Lauren Quintela
Mind Matters, a student-led mental health advocacy group, hosted the largest student mental health event in recent Yale history last Friday.
Fresh Check Day took place on Cross Campus, where student groups set up booths related to mental health and identity, and more than 500 Yale students attended.
“Widespread dialogue on mental health is superficial. Having Fresh Check Day is a way to make some small change to mental health culture and make it more acceptable to have these conversations with peers and for a friend to know what to do in a situation and know the resources they can direct them too,” said Emma Goodman ’19, the co-president of Mind Matters. “[Yale is] a very stressful and overwhelming place and there is still stigma that exists here, and it’s important that we have large events that mobilize large swaths of the student body.”

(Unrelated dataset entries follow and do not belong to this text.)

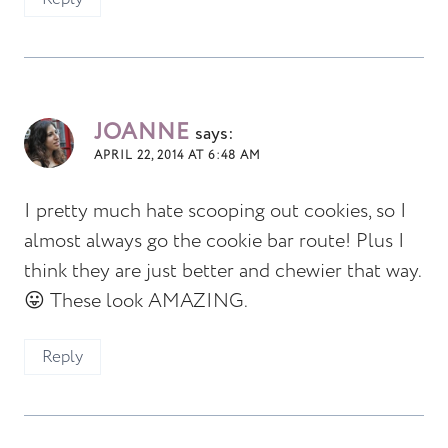
JOANNE
says:
APRIL 22, 2014 AT 6:48 AM
I pretty much hate scooping out cookies, so I
almost always go the cookie bar route! Plus I
think they are just better and chewier that way.
😛 These look AMAZING.
Reply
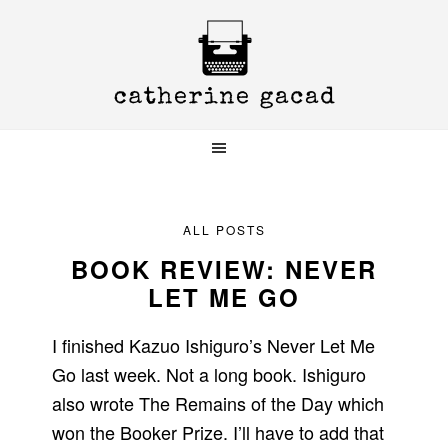
Skip
Skip
Skip
to
to
to
primary
main
primary
navigation
content
sidebar
ALL POSTS
BOOK REVIEW: NEVER
LET ME GO
I finished Kazuo Ishiguro’s Never Let Me
Go last week. Not a long book. Ishiguro
also wrote The Remains of the Day which
won the Booker Prize. I’ll have to add that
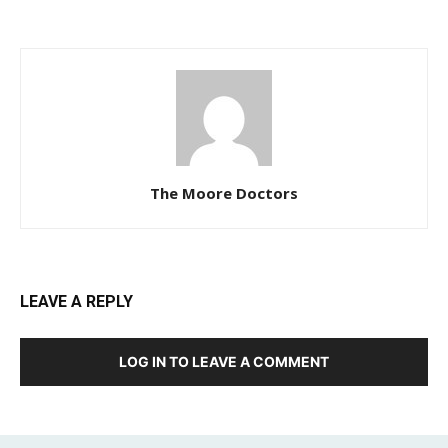
The Moore Doctors
LEAVE A REPLY
LOG IN TO LEAVE A COMMENT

Fresh Check Day was organized by Mind Matters, with help from the Jordan Porco Foundation, a national organization that aims to encourage suicide prevention. Over 1,100 college students commit suicide each year in the United States, according to the foundation, which sponsors Fresh Check Days across college campuses nationwide.
Head of Silliman College Laurie Santos, who teaches “Psychology and the Good Life,” the most popular lecture course in Yale’s history, said the high attendance at Fresh Check Day and her class’s large enrollment demonstrate that students want to change Yale’s culture of stress and mental health issues.
“We need more resources on campus devoted to healthier practices generally, and many more resources for students seeking help for mental health issues,” Santos wrote in an email to the News. “Overall I think more conversation will help this place become healthier.”
Aadit Vyas ’20, who volunteered at Fresh Check Day, noted that the event provided students with information about the mental health resources available on campus.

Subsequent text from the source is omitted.